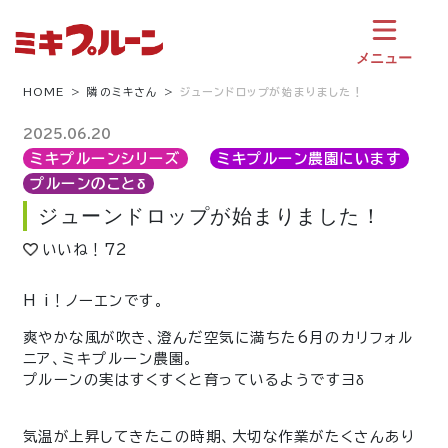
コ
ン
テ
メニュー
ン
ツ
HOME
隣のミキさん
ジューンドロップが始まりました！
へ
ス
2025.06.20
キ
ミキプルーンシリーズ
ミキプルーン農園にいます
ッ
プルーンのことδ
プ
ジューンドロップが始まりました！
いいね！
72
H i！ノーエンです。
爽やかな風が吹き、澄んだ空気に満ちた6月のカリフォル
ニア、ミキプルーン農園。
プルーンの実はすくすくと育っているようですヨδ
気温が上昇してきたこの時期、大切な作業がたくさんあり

◇ ◇ ◇ ◇ ◇

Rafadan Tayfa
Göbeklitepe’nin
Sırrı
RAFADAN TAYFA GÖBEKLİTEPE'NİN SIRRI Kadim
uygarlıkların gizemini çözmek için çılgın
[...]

◇ ◇ ◇ ◇ ◇

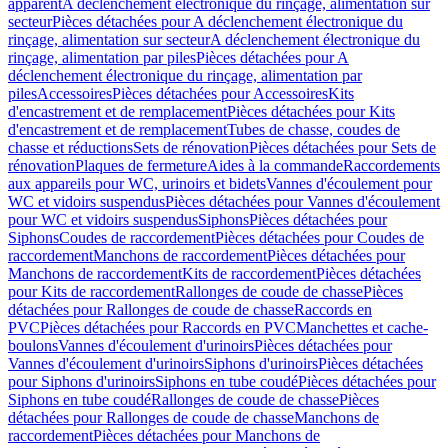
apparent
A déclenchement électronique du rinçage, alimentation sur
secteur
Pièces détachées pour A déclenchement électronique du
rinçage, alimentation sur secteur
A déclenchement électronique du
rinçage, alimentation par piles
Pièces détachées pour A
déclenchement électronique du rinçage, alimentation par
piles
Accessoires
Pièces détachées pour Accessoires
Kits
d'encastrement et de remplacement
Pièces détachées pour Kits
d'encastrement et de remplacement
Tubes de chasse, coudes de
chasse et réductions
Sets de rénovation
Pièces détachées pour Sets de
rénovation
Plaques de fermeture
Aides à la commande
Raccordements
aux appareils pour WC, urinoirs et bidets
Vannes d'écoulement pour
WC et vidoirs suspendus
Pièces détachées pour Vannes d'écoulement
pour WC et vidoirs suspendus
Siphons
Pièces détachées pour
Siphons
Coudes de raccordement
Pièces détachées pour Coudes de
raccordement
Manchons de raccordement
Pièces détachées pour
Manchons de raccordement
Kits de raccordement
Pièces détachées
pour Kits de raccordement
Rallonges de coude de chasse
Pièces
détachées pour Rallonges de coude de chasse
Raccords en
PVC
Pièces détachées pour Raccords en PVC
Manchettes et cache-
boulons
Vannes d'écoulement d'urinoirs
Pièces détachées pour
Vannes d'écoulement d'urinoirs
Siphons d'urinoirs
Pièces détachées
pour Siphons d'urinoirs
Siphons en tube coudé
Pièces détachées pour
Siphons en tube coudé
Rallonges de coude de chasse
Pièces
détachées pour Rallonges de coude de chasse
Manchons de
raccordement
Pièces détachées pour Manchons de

◇ ◇ ◇ ◇ ◇

In the listing above, each line with the word "écoulement" is to be copied out.

Vannes d'écoulement pour
Pièces détachées pour Vannes d'écoulement
Vannes d'écoulement d'urinoirs
Vannes d'écoulement d'urinoirs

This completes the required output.